EXERCISE INSTRUCTIONS »
Your answer should be the lines below from the one holding "Techniczne (archiwum) (330, 699)" through the one holding "Dowiedz się więcej", copied exactly and with nothing else.
▼
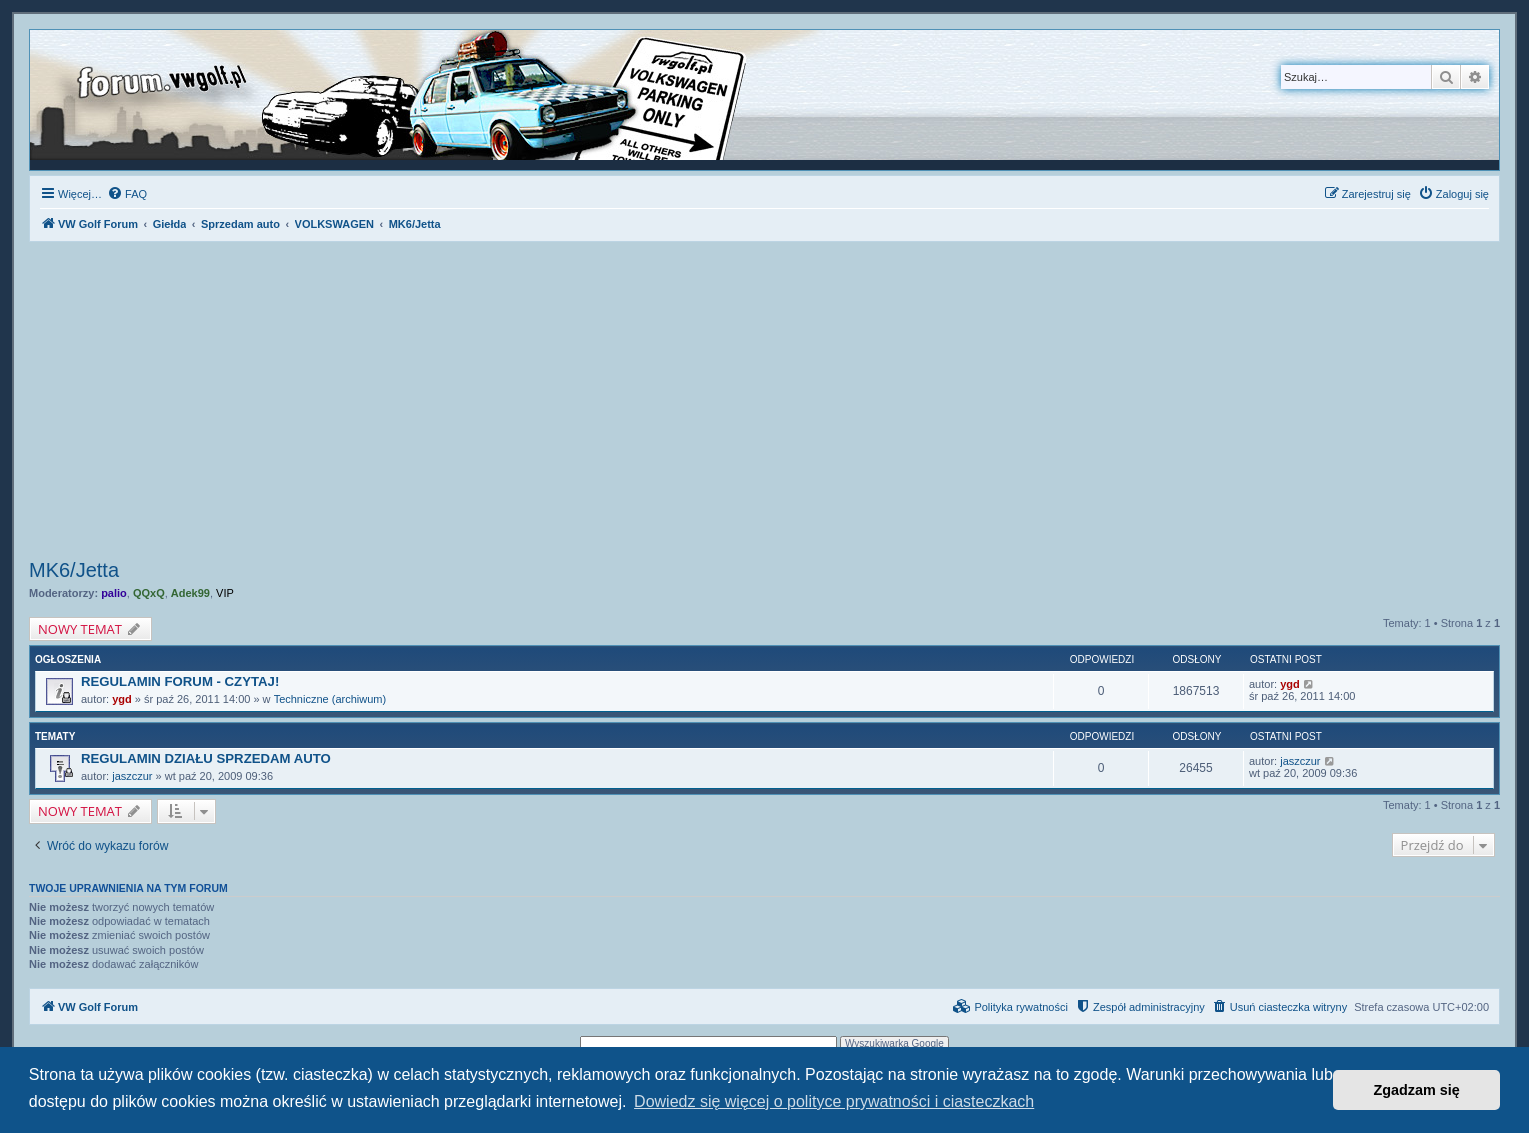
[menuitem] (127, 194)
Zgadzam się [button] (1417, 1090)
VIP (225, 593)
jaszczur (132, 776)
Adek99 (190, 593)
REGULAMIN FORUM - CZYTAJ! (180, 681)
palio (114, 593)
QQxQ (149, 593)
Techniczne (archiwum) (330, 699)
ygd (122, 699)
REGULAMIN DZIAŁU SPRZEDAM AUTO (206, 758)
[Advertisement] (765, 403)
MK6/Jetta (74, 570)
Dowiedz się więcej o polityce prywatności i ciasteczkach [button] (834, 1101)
▲
▼
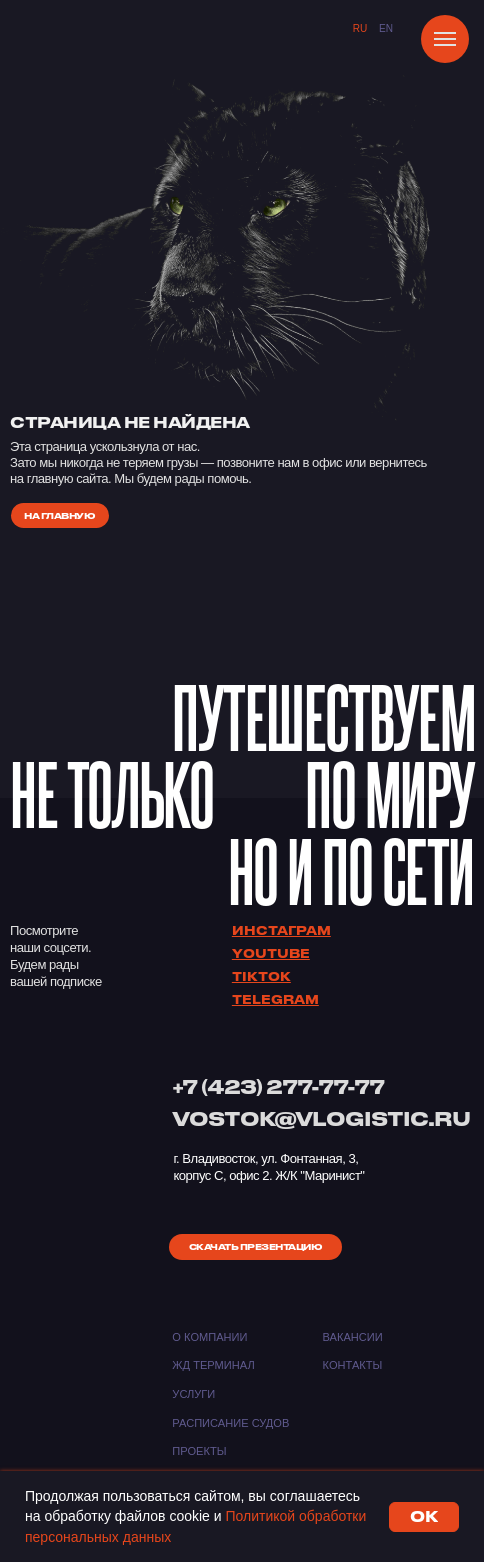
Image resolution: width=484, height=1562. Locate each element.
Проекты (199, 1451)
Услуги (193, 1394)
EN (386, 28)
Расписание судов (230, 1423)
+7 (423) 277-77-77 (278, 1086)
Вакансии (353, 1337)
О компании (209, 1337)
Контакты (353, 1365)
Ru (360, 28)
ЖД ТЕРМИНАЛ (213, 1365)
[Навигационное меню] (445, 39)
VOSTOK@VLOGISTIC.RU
▲
▼
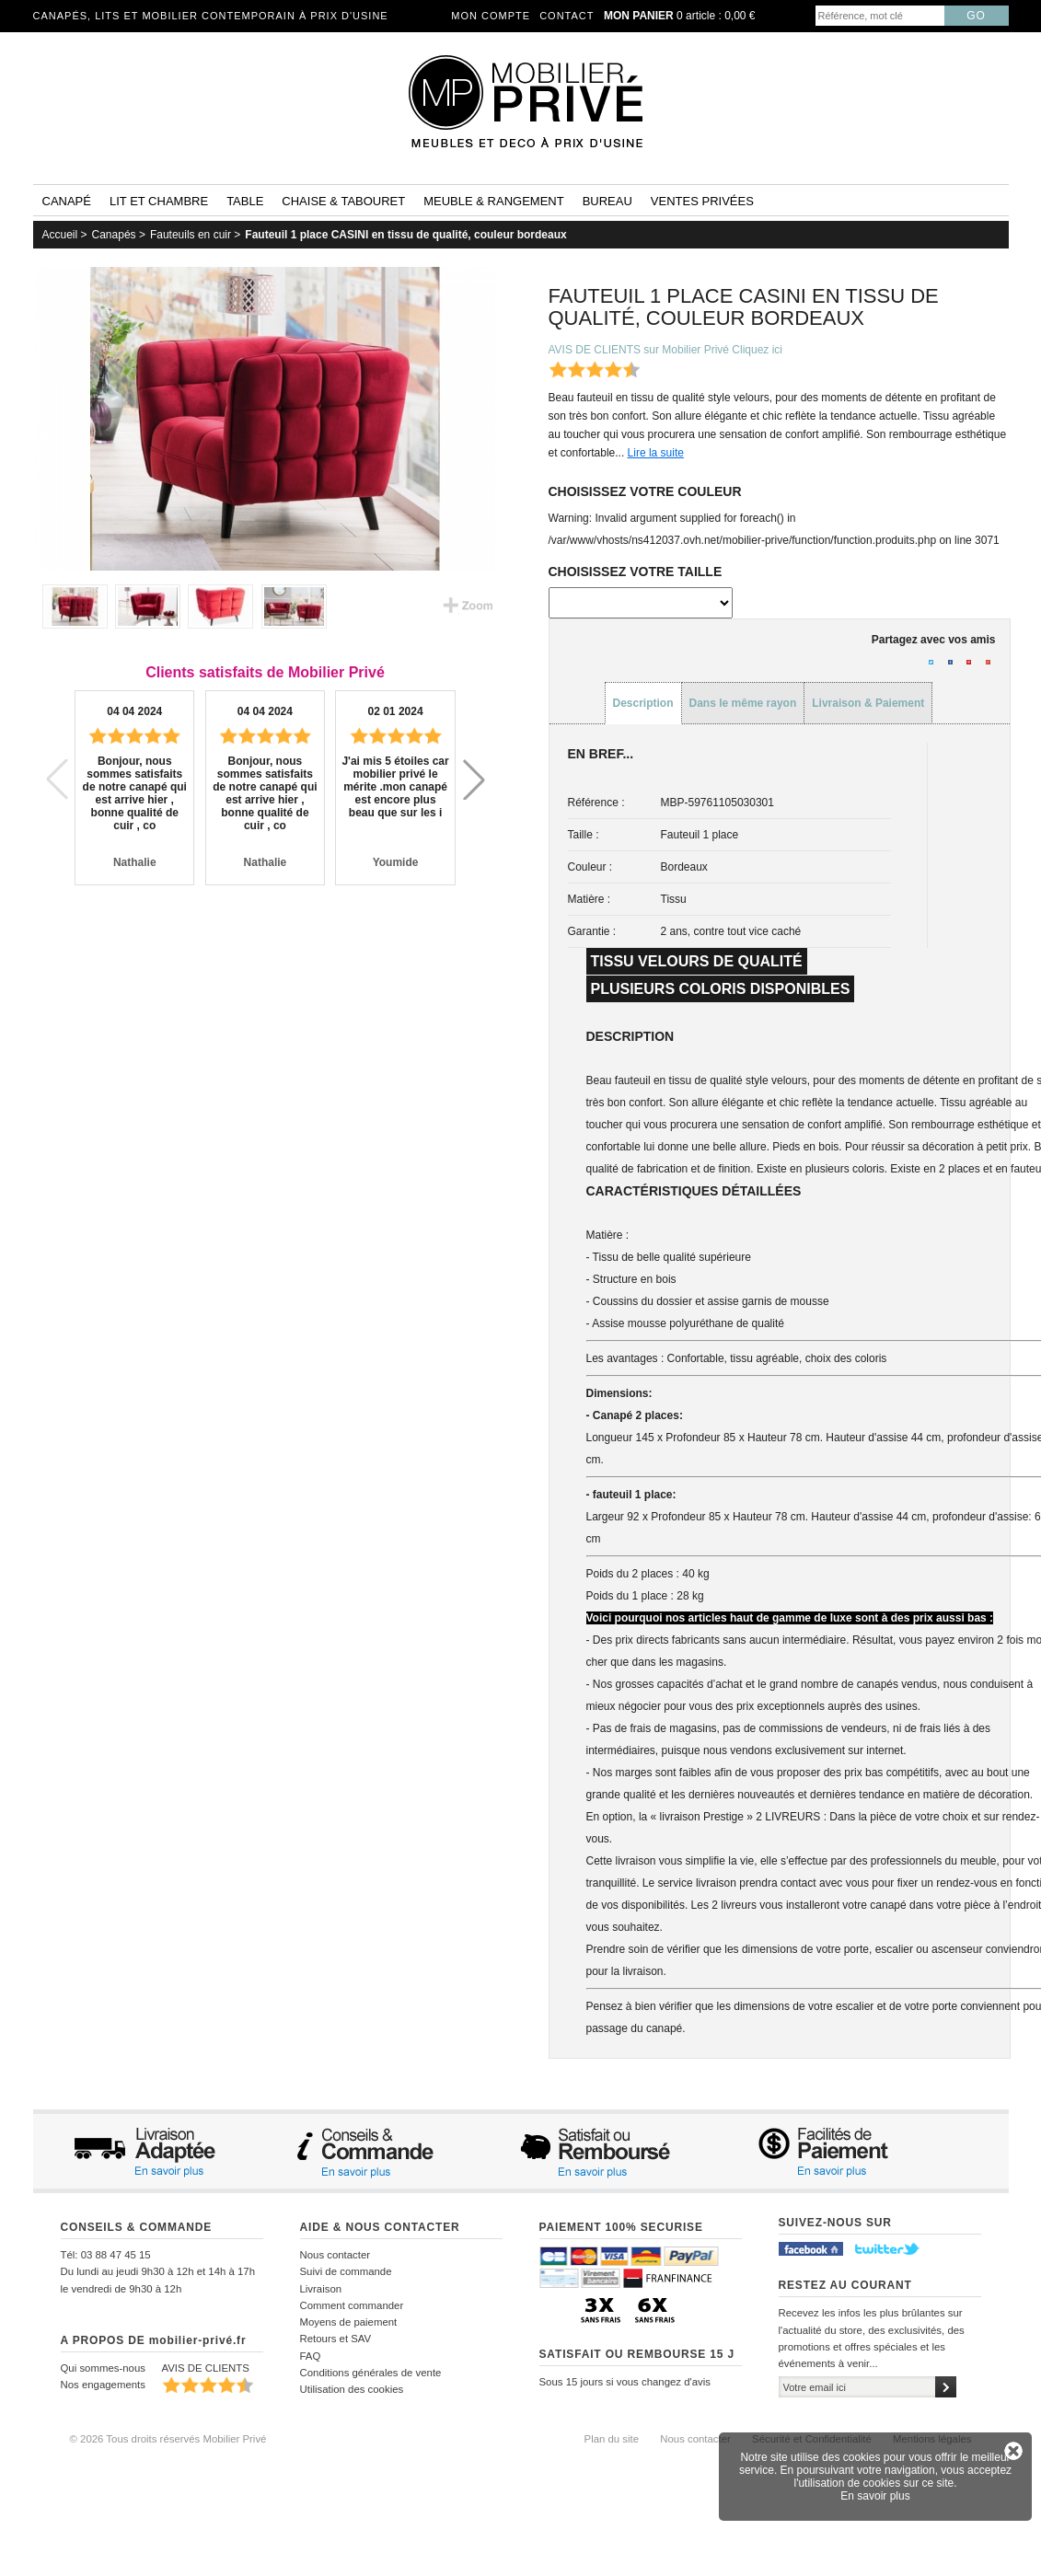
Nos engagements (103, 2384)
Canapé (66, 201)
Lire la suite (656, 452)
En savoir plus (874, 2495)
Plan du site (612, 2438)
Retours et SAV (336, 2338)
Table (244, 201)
▲
RESPONSE »
Techniczne (archiwum) (330, 699)
ygd (122, 699)
REGULAMIN DZIAŁU SPRZEDAM AUTO (206, 758)
[Advertisement] (765, 403)
MK6/Jetta (74, 570)
Dowiedz się więcej o polityce prywatności i ciasteczkach [button] (834, 1101)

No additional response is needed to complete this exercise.